Le responsable de l’action gouvernementale a affiché sa détermination de poursuivre l’élan entamé visant à traduire le Plan Comores Emergent (Pce) en faits concrets, se réjouissant du niveau d’appropriation des plans de développement sectoriels et surtout de la hausse du taux d’exécution de l’action gouvernementale entre 2024 et 2025.

 

Le secrétaire général du gouvernement s’est félicité hier du taux d’exécution des plans de développement sectoriels enregistré en 2025, soulignant que le chiffre de «56%» conforte ses équipes à poursuivre l’élan engagé pour «encore plus de résultats» en 2026. «Permettez-moi, Excellence Mr le Président, de féliciter toutes les femmes et les hommes qui à travers les restructurations citées ci-haut, ont permis la réalisation de ce résultat.

Je voudrais qu’à travers ces remerciements, ils retrouvent l’expression particulière de nos encouragements», a-t-il déclaré.
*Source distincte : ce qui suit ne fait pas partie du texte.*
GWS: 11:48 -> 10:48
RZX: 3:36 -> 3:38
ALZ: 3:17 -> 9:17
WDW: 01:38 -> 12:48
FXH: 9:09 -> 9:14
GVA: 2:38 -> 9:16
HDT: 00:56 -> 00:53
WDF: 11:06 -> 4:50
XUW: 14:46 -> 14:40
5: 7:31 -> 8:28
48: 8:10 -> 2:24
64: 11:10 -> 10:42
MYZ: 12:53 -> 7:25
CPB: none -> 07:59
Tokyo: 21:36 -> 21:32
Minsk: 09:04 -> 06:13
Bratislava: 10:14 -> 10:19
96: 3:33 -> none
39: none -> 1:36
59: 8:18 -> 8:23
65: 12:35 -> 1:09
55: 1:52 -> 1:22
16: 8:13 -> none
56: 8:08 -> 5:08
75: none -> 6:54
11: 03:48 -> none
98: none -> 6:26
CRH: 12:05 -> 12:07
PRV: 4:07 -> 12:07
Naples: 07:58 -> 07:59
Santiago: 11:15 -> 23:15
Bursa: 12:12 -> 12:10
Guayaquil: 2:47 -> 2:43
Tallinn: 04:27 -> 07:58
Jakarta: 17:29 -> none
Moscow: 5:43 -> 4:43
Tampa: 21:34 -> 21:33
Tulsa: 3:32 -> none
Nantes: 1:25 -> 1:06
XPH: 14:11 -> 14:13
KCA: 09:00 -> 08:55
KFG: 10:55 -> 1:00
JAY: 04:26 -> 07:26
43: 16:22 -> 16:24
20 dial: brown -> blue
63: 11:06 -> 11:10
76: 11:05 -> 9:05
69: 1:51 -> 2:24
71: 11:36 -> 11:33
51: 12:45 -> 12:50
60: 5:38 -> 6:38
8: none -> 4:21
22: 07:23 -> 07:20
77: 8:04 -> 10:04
À l’entendre, l’année 2025 fut celle de la refonte et la réorganisation de la machine d’action du gouvernement. «Elle a été, pour notre pays, une année de structuration, de clarification et d’affirmation. Une année où nous avons commencé à transformer nos méthodes pour mieux servir notre ambition», a-t-il indiqué.
«Le reflet d’un effort collectif»

Nour El Fath Azali a défendu devant l’assistance lors de la présentation des lettres de mission aux ministres le travail entrepris par l’équipe gouvernementale, soulignant que celle-ci a enregistré «des avancées» en rappelant le taux de « 18% » enregistré durant l’année 2024. «Et aujourd’hui, les chiffres parlent d’eux-mêmes, 56% de réalisation des actions gouvernementales en 2025, alors qu’au 31 décembre 2024 le même taux ne s’élevait qu’à 18% de réalisations», a-t-il souligné.


«Ce chiffre n’est pas simplement une statistique. Il est le reflet d’un effort collectif. Celui d’un gouvernement engagé, celui des équipes du Plan, du Secrétariat général du gouvernement ainsi que de votre cabinet Mr le président qui, ensemble, ont su donner corps à cette nouvelle dynamique qu’est le Renouveau», a encore souligné Nour El Fath Azali. «Notre horizon, ce n’est pas la gestion. C’est la transformation, jusqu’à ce qu’on pose de manière irréversible les fondamentaux économiques et sociaux pour l’émergence de notre pays à l’horizon 2030», a-t-il ajouté.


Le responsable de l’action gouvernementale voit cette hausse du taux d’exécution des actions du gouvernement comme le résultat des réformes engagées visant à réduire les goulots d’étranglement et à améliorer la coordination dans la mise en œuvre des politiques de développement. Il estime que la cadence peut être maintenue à un rythme beaucoup plus avancé. Pour lui, «un taux de réalisation de 56% par rapport à ce que je crois que nous sommes capables de faire ne doit pas être considéré comme une fin en soi», précisant que «ce chiffre en grande partie réalisé au cours du 2ème semestre de 2025, illustre parfaitement que si nous voulons nous pouvons».

«Un bon score en fin d’exercice»

Dans son discours, Nour El Fath Azali encourage les départements ministériels à redoubler d’efforts en 2026 «dans le seul but de viser un bon score en fin d’exercice» pour nourrir encore davantage les ambitions de traduire la vision de développement portée par les autorités en faits encore plus tangibles. «Je voudrais donc le dire, ici, devant le Président, que notre conviction commune est que l’émergence de ce pays ne  se réalisera pas à minima. C’est pourquoi je nous invite, pour 2026, à travailler avec plus d’ambition, plus d’abnégation, en étant résolument tournés vers un impact réel de nos actions sur la vie quotidienne de la population car l’Etat n’est pas et ne doit pas être une machine à améliorer des indicateurs. Notre responsabilité est de faire en sorte que l’action publique soit traduite en résultats tangibles, visibles, concrets et durables», a-t-il souligné.